Data are the most important resource in computational systems analysis. Most of the analyses require the integration of several data to understand the diseases, particularly complex diseases in a systemic view. For example, several omics data (genomics, transcriptomics, proteomics, and/or metabolomics) were integrated with interactions data (PPI or pathway) to construct network biology. Modeling and simulation also involve omics data integration to capture the complexity of molecular events causing the diseases. In addition, cellular and physiological processes are complex systems [100] that are controlled by signals from the extracellular environment and coordinated by intracellular interaction and transcriptional or gene regulatory networks assembled into functional modules [101]. In order to understand cellular processes as interconnected and interdependent systems and in the context of a biological phenomenon, requires an integrative approach that draws upon data from as many diverse data sources as possible including data from the literature, public databases, biochemical and kinetic experiments, phenotype studies and high-throughput analyses of the genome, transcriptome, proteome, interactome, and metabolome.

Hence, data repository or database development is one of the main approaches to facilitate the arbitrary querying of the data to perform the computational systems analysis. Besides, recent developments in high-throughput approaches enable the analysis of the transcriptome, proteome, interactome, metabolome, and phenome on a previously unprecedented scale, thus contributing to the deluge of experimental data and scattering in an unorganized way. The data repository is one of the efforts in combining the growing sets of experimental data in a proper way that can be publicly accessed to have further analysis. For example, there are databases such as ArrayExpress [102], Gene Expression Omnibus (GEO) [103], and CIBEX [104] that stores datasets for gene expression studies to be publicly accessed. Other than that, there are also literature databases such as PubMed, Scopus Online, and Google Scholar for the researchers to retrieve published studies, and there are several studies that provide the generated omics datasets in the supplementary section.

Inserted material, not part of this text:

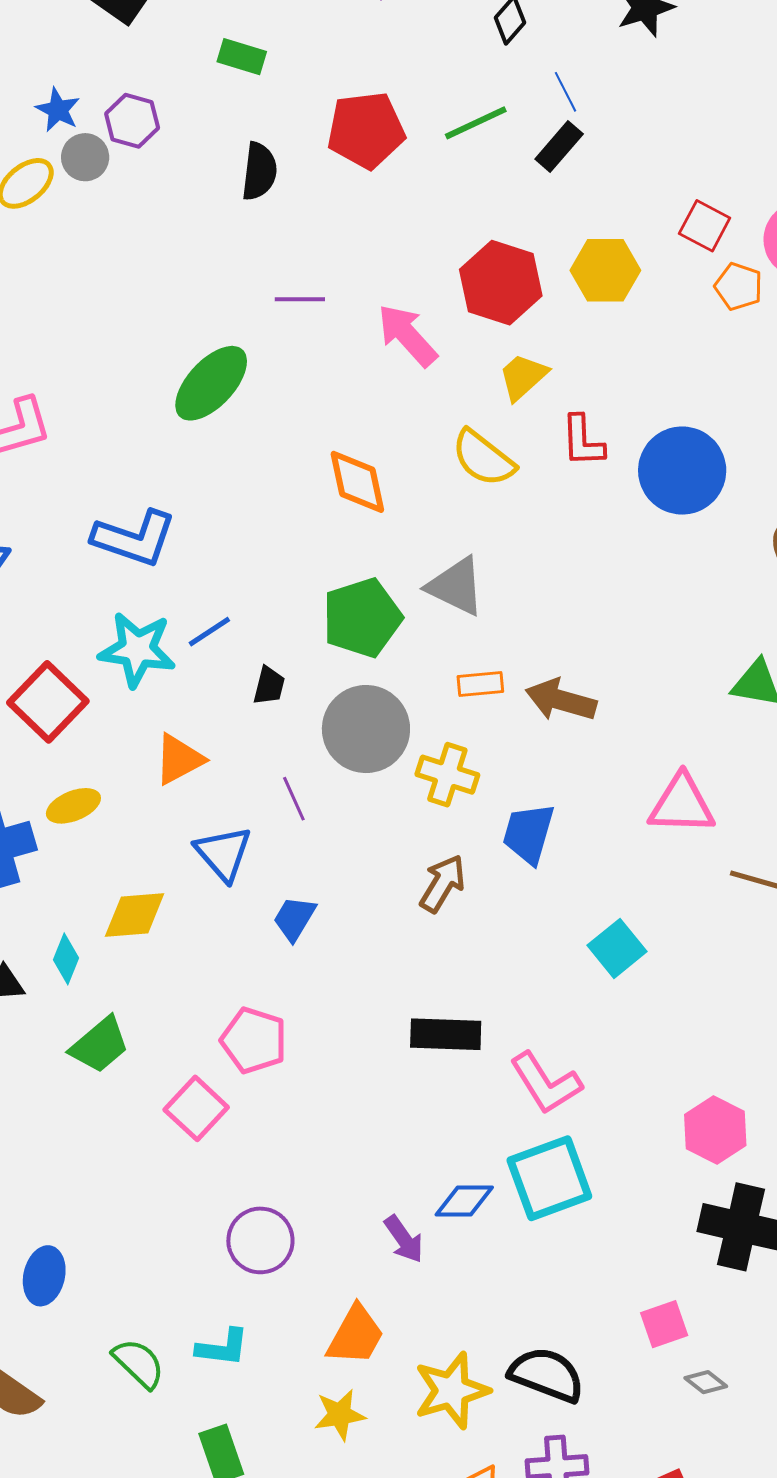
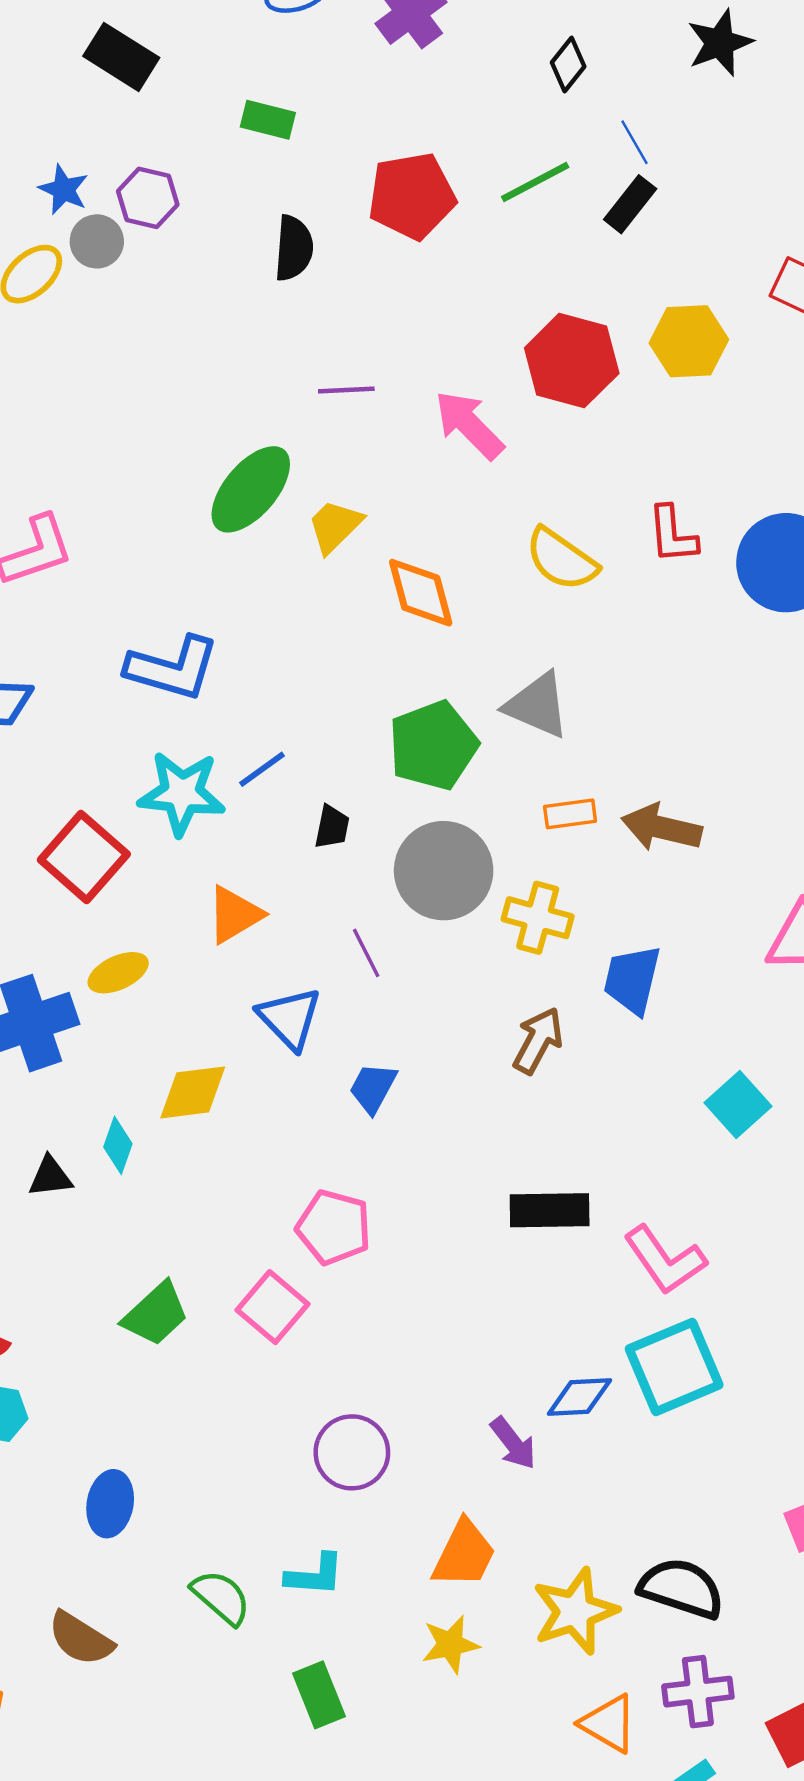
yellow trapezoid: (523, 377) -> (335, 526), moved
green trapezoid: (100, 1045) -> (156, 1314), moved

There are also databases such as disease databases that have performed several analyses prior to deposit the data into the database. The human disease databases have been developed in order to store information about diseases such as genes, proteins, metabolites, drugs, literature, biological processes, tissues, and others that are related to a particular disease in order to understand the pathobiology, pathogenesis, and pathophysiology of diseases. Currently, databases, such as DisGeNET [105], MalaCards [106], Online Mendelian Inheritance in Man (OMIM) [51], Open Targets [107], GWAS Catalog [108], GWASdb [109], DISEASES [110], and Human Gene Mutation Database (HGMD) [111], have been developed to store several information about human diseases. There are also databases that have been developed that specifically store data or information of a disease such as T2D-Db [112] and T2D@ZJU [113] for type-2 diabetes, AlzBase [114], AlzGene [115], and NIAGADS [116] for Alzheimer’s disease, and The Cancer Genome Atlas (TCGA) [117] and The International Cancer Genome Consortium (ICGC) [118] for human cancers.

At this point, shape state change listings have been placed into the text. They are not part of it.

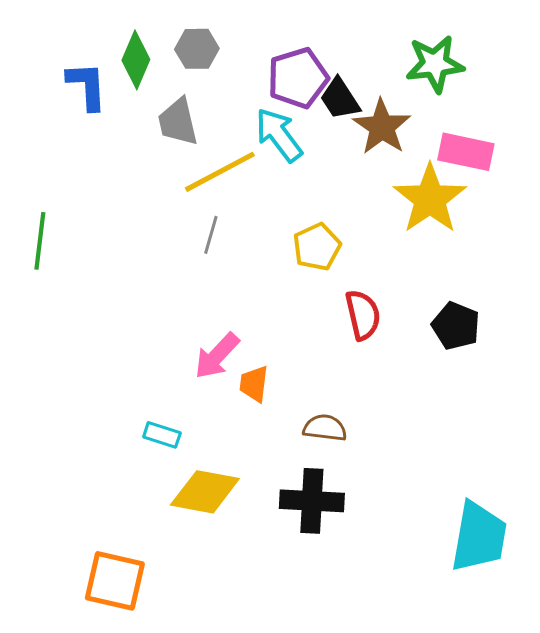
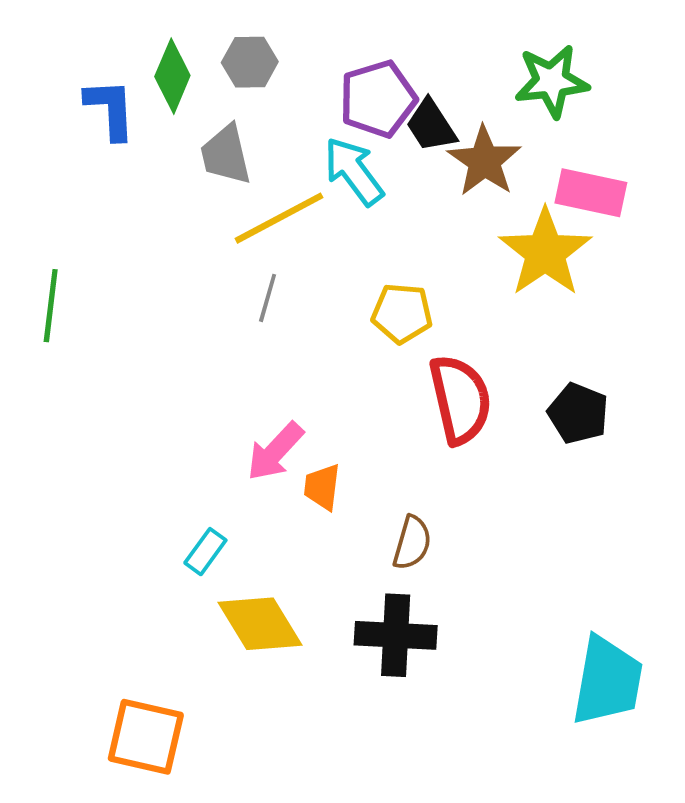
yellow pentagon: (317, 247) -> (402, 313), turned 30
red semicircle: (363, 315) -> (460, 399), size x1.4
brown semicircle: (325, 428) -> (412, 543), turned 99
cyan rectangle: (162, 435) -> (205, 552), turned -72
yellow diamond: (205, 492) -> (260, 624), turned 48

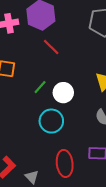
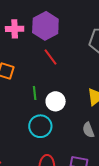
green line: (40, 87) -> (35, 93), turned -56

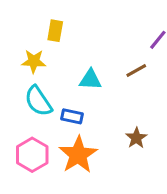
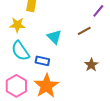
cyan triangle: (90, 80) -> (54, 37), turned 42
brown star: (136, 138) -> (91, 65), moved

Nowadays, the number of databases that hold a growing number of generated data is also increased, which has led to a new challenge in selecting the best and suitable database for further computational systems analysis. Nevertheless, the presence of current available data repository or databases has eased the researchers without having to extensively search the data to integrate the data and visualize the data into a network and/or model in order to harness a comprehensive systems-level understanding of pathophysiological processes of human diseases.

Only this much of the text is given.